Home Blog Gaming Endrick Ungkap Cerita Sulit Ka...
Endrick Ungkap Cerita Sulit Karier Muda: Masa Depan Real Madrid, Obrolan Xabi Alonso, dan Pinjaman ke Lyon
Gaming

Endrick Ungkap Cerita Sulit Karier Muda: Masa Depan Real Madrid, Obrolan Xabi Alonso, dan Pinjaman ke Lyon

A

Administrator

Author

11 May 2026
9 views
0 komentar
Share:

Endrick Felipe, wonderkid Brasil yang kini jadi sorotan dunia sepak bola, baru saja membuka suara soal salah satu periode tersulit dalam karir mudanya. Pemain berusia 18 tahun ini, yang direkrut Real Madrid dari Palmeiras dengan harga fantastis 47,5 juta euro pada 2024, mengalami momen krusial: pinjaman ke Olympique Lyon dan obrolan inspiratif dengan Xabi Alonso. Bagi fans sepak bola Indonesia yang juga hobi main EA Sports FC 25 (sebelumnya FIFA), cerita ini tak hanya menghibur tapi juga beri insight berharga soal pengembangan pemain muda di lapangan maupun di game.

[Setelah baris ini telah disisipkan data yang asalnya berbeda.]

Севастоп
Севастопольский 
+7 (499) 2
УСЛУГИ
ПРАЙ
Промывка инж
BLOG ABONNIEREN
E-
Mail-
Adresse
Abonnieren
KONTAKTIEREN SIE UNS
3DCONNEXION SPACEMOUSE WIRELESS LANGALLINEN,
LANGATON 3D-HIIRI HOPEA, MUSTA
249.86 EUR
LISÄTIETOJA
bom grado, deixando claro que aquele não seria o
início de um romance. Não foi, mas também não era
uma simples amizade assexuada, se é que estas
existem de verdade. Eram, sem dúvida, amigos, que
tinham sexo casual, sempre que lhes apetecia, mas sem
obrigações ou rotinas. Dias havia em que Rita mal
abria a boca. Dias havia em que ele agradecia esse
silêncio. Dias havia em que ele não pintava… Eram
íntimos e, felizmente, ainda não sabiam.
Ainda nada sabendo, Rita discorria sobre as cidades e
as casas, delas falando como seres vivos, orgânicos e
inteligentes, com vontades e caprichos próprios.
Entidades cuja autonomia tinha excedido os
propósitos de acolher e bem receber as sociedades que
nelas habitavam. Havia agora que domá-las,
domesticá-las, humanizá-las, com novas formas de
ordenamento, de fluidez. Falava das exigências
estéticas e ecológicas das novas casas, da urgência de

Di Indonesia, di mana Real Madrid punya basis fans jutaan dan EA FC 25 laris manis untuk top-up Ultimate Team, kisah Endrick relevan banget. Ia bukan cuma bintang masa depan, tapi juga aset panas di mode Career Mode atau FUT. Yuk, kita ulas lebih dalam biar kamu paham konteksnya!

1 Latar Belakang Karier Endrick Menuju Real Madrid

Endrick debut profesional di Palmeiras sejak usia 16 tahun, mencetak gol pertamanya di Serie A Brasil pada 2022. Bakatnya meledak saat Piala Dunia U-17 2023, di mana Brasil juara dan ia jadi top scorer dengan 6 gol. Real Madrid langsung mengamankan tanda tangannya, tapi karena aturan FIFA soal usia minor, ia baru resmi bergabung Juli 2024 setelah ulang tahun ke-18.

Sayangnya, di Real Madrid musim 2024/25, Endrick kesulitan adaptasi. Hanya bermain 5 laga dengan 1 gol, ia dipinjamkan ke Lyon mulai Agustus 2024 untuk pengalaman lebih banyak. Di Ligue 1, ia sudah cetak 2 gol dalam 7 penampilan awal, tunjukkan potensi striker komplet: cepat, kuat duel udara, dan tajam finising.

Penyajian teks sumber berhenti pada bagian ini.